Yes, Wiggly does indeed have four brothers who all do different things, so I'll cover them one by one, in order of introduction (since we've already met each of them in Nightmare Time at least once). BTW Nightmare Time has a fuckton of lore in it that I won't go into here, so even though I am about to spoil significant parts of it for you, I do recommend watching it, it's really good and if there's enough interest they might make a third one!
(Also you might notice they're all in doll form in this picture. This is how we knew them up until NPMD introduced us to what I call their Tumblr sexyman forms. Which are rad as hell by the way.)
So you already know Wiggly. That little green fucker, Wiggog Y'Wrath, the Capitalist Cthulu who does uwu-speak and starts a cult by invading people's minds. This will become a bit of a reoccurring theme with these guys. He's also the only one to successfully start an apocalypse, and the only one to have attempted to birth himself into our reality. (Or is he? We'll get to that...) He does seem to have some kind of dominion over the other LiB, as whenever all five of them show up there's always emphasis placed on him, like in NPMD where he does most of the talking while his siblings occasionally butt in.

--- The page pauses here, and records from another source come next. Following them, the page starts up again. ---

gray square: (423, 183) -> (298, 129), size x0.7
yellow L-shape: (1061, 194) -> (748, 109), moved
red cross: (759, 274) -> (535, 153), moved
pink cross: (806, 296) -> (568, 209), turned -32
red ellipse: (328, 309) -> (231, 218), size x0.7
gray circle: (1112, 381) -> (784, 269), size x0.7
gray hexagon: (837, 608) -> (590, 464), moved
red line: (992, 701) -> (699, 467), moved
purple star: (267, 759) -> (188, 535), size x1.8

Now for Bliklotep. Blinky seems to have slightly lower-scale ambitions than Wiggly, but don't let that fool you. Eyeball Boi is still incredibly dangerous. He runs an amusement park, WatcherWorld, deep within the Hatchetfield Witchwood. But it's not for the amusement of the patrons. Oh no. It's for Blinky's own amusement. Once you step inside, every insecurity, every shred of potential conflict will be ripped to the forefront, turning people against each other to the point of trying to kill each other until he's fully infected their minds. It's implied that, if not all, but a significant chunk of the workers at WatcherWorld were once patrons before having their minds taken over by Blinky. He's also implied to be the thing in Trail To Oregon that Jack Bauer sees during his venom-induced hallucination, as Blinky is referred to as "The Watcher With 1,000 Eyes", which is exactly what JB says he sees? Making Blinky the only LiB to induce a Starkid crossover. My headcanon is that the Dikrats founded Hatchetfield. But regardless.

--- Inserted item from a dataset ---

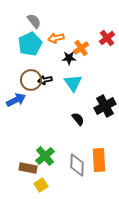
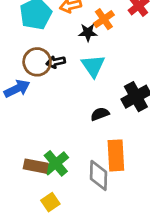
black semicircle: (78, 119) -> (100, 114), turned -72
orange rectangle: (99, 160) -> (116, 155), moved
brown rectangle: (28, 168) -> (36, 166), moved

Next up on the roster is Tinky. T'noy Karaxis, the Time Bastard. You may be wondering about that one line in NPMD where he recognised Pete as a Spankoffski, and said he "could have the whole set in his toybox". Has Tinky gone after Pete's relatives?
Well. Um. You know Ted, right? Yeah, his name is Spankoffski. He's Pete's big brother. We actually got the surname reveal before the brother reveal, lol. And that's not the only reveal we got about Ted. Our boy Teddy Bear has this whole entire tragic backstory and it turns out he gets fucked over in literally every timeline! Isn't that fun?
So, to summarise an entire episode: Tinky makes travel fuckery happen, Ted wants to go back in time to fix his life, accidentally goes back to before the time machine was created and gets stuck in the past, literally. Tinky is watching and laughing at the whole thing, then shows up to blow Ted's brain to smithereens with his weird little magic box, the Bastard's Box, where he stores all the people he toys with. Anyway Ted eventually catches up with the present by aging, except now no one knows who he is, he's... actually I won't spoil that. But once he dies he ends up eternally trapped and tortured in the Bastard's Box. Yaaay.
Fast forward to Nightmare Time 2 and we get introduced to Nibbly, in possibly the most unexpected way imaginable. He's revealed to have been behind a whole episode literally right at the end of said episode, and even though it was kind of foreshadowed, it hits you like a freight train in the best way. Remember when I said Wiggly was the only one who tried to birth himself into reality? That was kind of a lie. Nibblenephim can sort of do that anyway. Every year, he can possess a bunch of carcasses and create a living form to walk the earth for one night. He also has a cult of followers who provide him with the carcasses, as well as a sacrifice to feed on. There's a little more to it, specifically with how the sacrifice is chosen, but again, I'm trying to spoil as little as possible. Go watch Nightmare Time. Nibbly also seems to have a "pig" motif, and his theme song, The Nibbly Ditty, is a banger, easily my favourite of the three LiB theme songs we've heard so far.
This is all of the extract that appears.